Thanks to a group over at the Rensselaer Polytechnic Institute, hybrid carbon-metal nanostructures might any day be making a honeymoon journey into an implantable medgadget:
The new structures, which are described in a recent issue of Applied Physics Letters, could help overcome some of the key hurdles to using carbon nanotubes in computer chips, displays, sensors, and many other electronic devices.
The impressive conductivity of carbon nanotubes makes them promising materials for a wide variety of electronic applications, but techniques to attach individual nanotubes to metal contacts have proven challenging. The new approach allows the precise attachment of carbon nanotubes to individual metal pins, offering a practical solution to the problem of using carbon nanotubes as interconnects and devices in computer chips.
“This technique allows us to bridge different pieces of the nanoelectronics puzzle, taking us a step closer to the realization of nanotube-based electronics,” said Fung Suong Ou, the paper’s corresponding author and a graduate student in materials science and electrical engineering at Rensselaer.
As chip designers seek to continually increase computing power, they are looking to shrink the dimensions of chip components to the nanometer scale, or about 1-100 billionths of a meter. Carbon nanotubes and nanowires that became available in the 1990s are promising candidates to act as connections at this scale, according to Ou, because they both possess interesting properties.
For example, carbon nanotubes display amazing mechanical strength, and they are excellent conductors of electricity, with the capacity to produce interconnects that are many times faster than current interconnects based on copper. Gold nanowires also have very interesting optical and electrical properties, and they are compatible with biological applications, Ou said.

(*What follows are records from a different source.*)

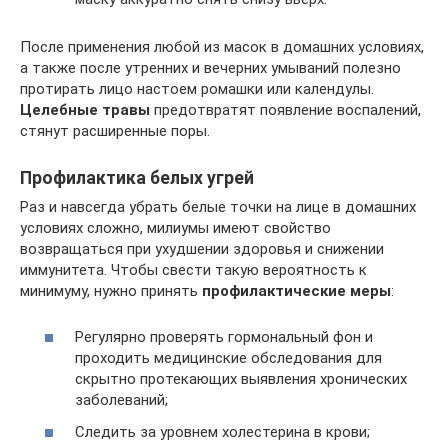
После применения любой из масок в домашних условиях,
а также после утренних и вечерних умываний полезно
протирать лицо настоем ромашки или календулы.
Целебные травы
предотвратят появление воспалений,
стянут расширенные поры.
Профилактика белых угрей
Раз и навсегда убрать белые точки на лице в домашних
условиях сложно, милиумы имеют свойство
возвращаться при ухудшении здоровья и снижении
иммунитета. Чтобы свести такую вероятность к
минимуму, нужно принять
профилактические меры
:
Регулярно проверять гормональный фон и
проходить медицинские обследования для
скрытно протекающих выявления хронических
заболеваний;
Следить за уровнем холестерина в крови;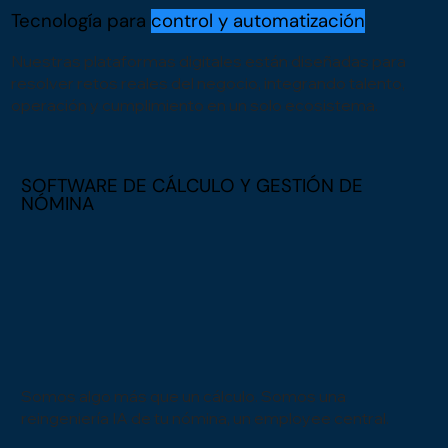
Tecnología para
control y automatización
Nuestras plataformas digitales están diseñadas para
resolver retos reales del negocio, integrando talento,
operación y cumplimiento en un solo ecosistema.
SOFTWARE DE CÁLCULO Y GESTIÓN DE
NÓMINA
Somos algo más que un cálculo. Somos una
reingeniería IA de tu nómina, un employee central.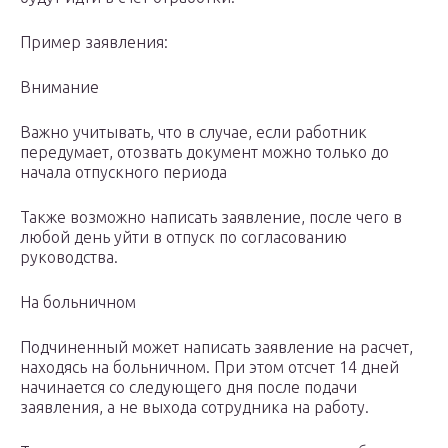
Пример заявления:
Внимание
Важно учитывать, что в случае, если работник
передумает, отозвать документ можно только до
начала отпускного периода
Также возможно написать заявление, после чего в
любой день уйти в отпуск по согласованию
руководства.
На больничном
Подчиненный может написать заявление на расчет,
находясь на больничном. При этом отсчет 14 дней
начинается со следующего дня после подачи
заявления, а не выхода сотрудника на работу.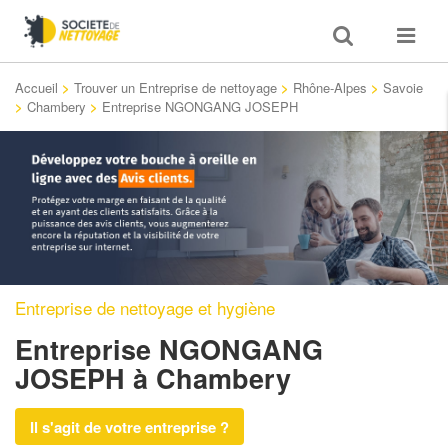
Toggle
Toggle
search
navigat
Accueil
>
Trouver un Entreprise de nettoyage
>
Rhône-Alpes
>
Savoie
>
Chambery
>
Entreprise NGONGANG JOSEPH
Entreprise de nettoyage et hygiène
Entreprise NGONGANG
JOSEPH
à Chambery
Il s'agit de votre entreprise ?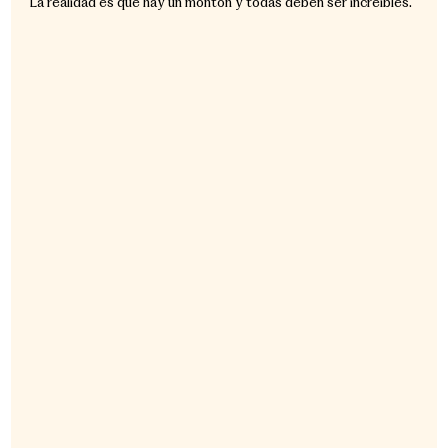
La realidad es que hay un montón y todas deben ser increíbles.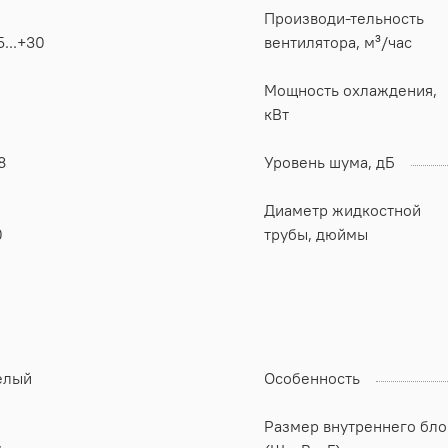
Производи-тельность
5...+30
вентилятора, м³/час
Мощность охлаждения,
кВт
8
Уровень шума, дБ
Диаметр жидкостной
0
трубы, дюймы
елый
Особенность
Размер внутреннего бло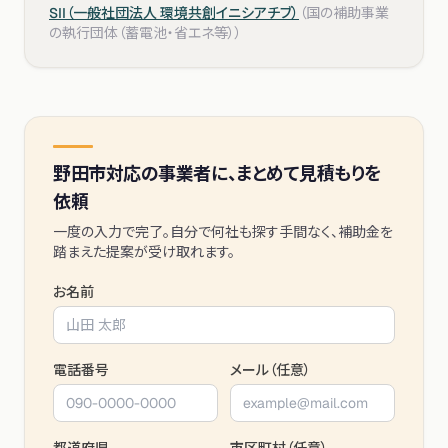
SII（一般社団法人 環境共創イニシアチブ）
（
国の補助事業
の執行団体（蓄電池・省エネ等）
）
野田市
対応の事業者に、まとめて見積もりを
依頼
一度の入力で完了。自分で何社も探す手間なく、補助金を
踏まえた提案が受け取れます。
お名前
電話番号
メール（任意）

“In order to take full advantage of these materials, we demonstrate the idea of combining them to make the next generation of hybrid nanomaterials,” he said. “This approach is a good method to marry the strengths of the two materials.”
The metal nanowires in this technique are made using an alumina template that can be designed to have pore sizes in the nanometer range. Copper or gold wires are deposited inside the pores, and then the entire assembly is placed in a furnace, where a carbon-rich compound is present. When the furnace is heated to high temperatures, the carbon atoms arrange themselves along the channel wall of the template and the carbon nanotubes grow directly on top of the copper wires.